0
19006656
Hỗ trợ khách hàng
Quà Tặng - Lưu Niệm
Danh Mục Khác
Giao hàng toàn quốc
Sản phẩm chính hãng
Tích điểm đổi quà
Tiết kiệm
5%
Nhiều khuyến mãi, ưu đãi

________________________________________

What to work on:
Transcribe the whole listing above, keeping each line exactly as written.

Response to this exercise:
0
19006656
Hỗ trợ khách hàng
Quà Tặng - Lưu Niệm
Danh Mục Khác
Giao hàng toàn quốc
Sản phẩm chính hãng
Tích điểm đổi quà
Tiết kiệm
5%
Nhiều khuyến mãi, ưu đãi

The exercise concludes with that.